Kevin has edited encyclopedias, taught middle and high school history, and has a master's degree in Islamic law.

China underwent a great period of change during the time of the Tang and Song dynasties, and while innovations such as paper money and the cultivation of tea were important, art and literature also experienced high points.

China's Golden Age

From the establishment of the Sui dynasty in 589 until the fall of the Song in 1271, the Chinese underwent a period of considerable intellectual and cultural expansion. In fact, the term 'Golden Age' has been applied to the periods of both the Tang and Song dynasties as particularly indicative of the cultural output of this time. China was stable, unified, and wealthy. The Tang capital of Chang'an was the grandest city in the world, and the later Song capital of Kaifang was equally impressive on the banks of the newly-built Grand Canal, linking southern rice farmers with northern rice eaters.

It wasn't only in politics that China excelled during this period, nor was rice the only foodstuff making its mark on all of China. Merchants traded throughout the Middle Kingdom using a relatively new innovation of the Song, paper money, which had many advantages over coins. Also new was one of their most important commodities, tea. The beverage had been first introduced from Southeast Asia, but was now one of the most important crops in China. Needless to say, those merchants needed something to spend their paper money on, and luckily for them, the arts provided the opportunity for rich merchants to serve as patrons to some of the greatest creative minds China had to offer.

Art

Chinese art reached a zenith during this Golden Age, and this is perhaps best seen in the introduction of one of the most stereotypical of Chinese art forms, porcelain, a very fine form of pottery. Porcelain's composition was perfected during this period, and soon became one of the most common exports from China, all of it glazed with impressively detailed precision. Speaking of glazing, one of the most common finds from the Golden Age of Chinese art are glazed ceramic objects. While produced en masse, these objects still showed the incredible workmanship of even mediocre ceramicists.

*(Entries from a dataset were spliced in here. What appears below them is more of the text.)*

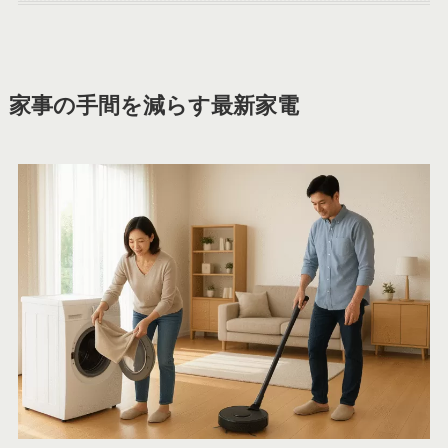
家事の手間を減らす最新家電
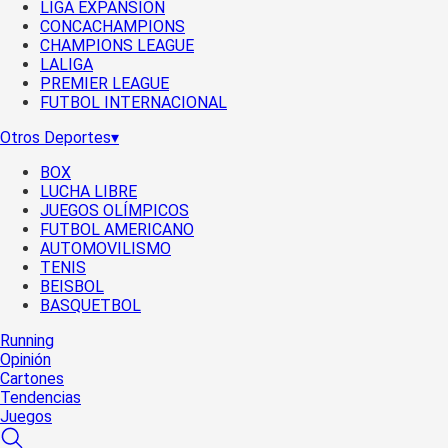
LIGA EXPANSIÓN
CONCACHAMPIONS
CHAMPIONS LEAGUE
LALIGA
PREMIER LEAGUE
FUTBOL INTERNACIONAL
Otros Deportes
▾
BOX
LUCHA LIBRE
JUEGOS OLÍMPICOS
FUTBOL AMERICANO
AUTOMOVILISMO
TENIS
BEISBOL
BASQUETBOL
Running
Opinión
Cartones
Tendencias
Juegos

However, the most impressive art to come from this period are the numerous paintings, many of which still fetch a handsome price. Chinese painters embraced the power of the landscape as a motif in their works and often minimized the role of individuals. Indeed, in those works, where both people and landscapes are present, humans are shown as small, often hard to see, and even their greatest structures are shown to be placed in harmony with nature, rather than trying to force nature to be in harmony with humanity. The techniques used to paint these scenes, most notably watercolors, also lends itself to the harmony with nature, as lines blur between elements of the work to help create a cohesive whole.

Literature

While the art of the Chinese Golden Age may only be enjoyed by a handful of well-heeled collectors and art historians, the literature of this period has had an everlasting impact on Chinese culture up to the current day. Chinese poetry of this period was especially enlightened and covered all manners of topics. Among the most well-remembered poets are Li Bo, Du Fu, and Su Shi.

Li Bo wrote about great issues of romance and alcohol, and aptly enough, is rumored to have drowned after drunkenly falling into a river while trying to touch the moon's reflection. Du Fu and Su Shi met less ironic demises, but their work is still worth mention: Du Fu for his imagery regarding the life of an imperial bureaucrat, and Su Shi for the sheer amount of imagery that he was able to put in a few well-chosen words.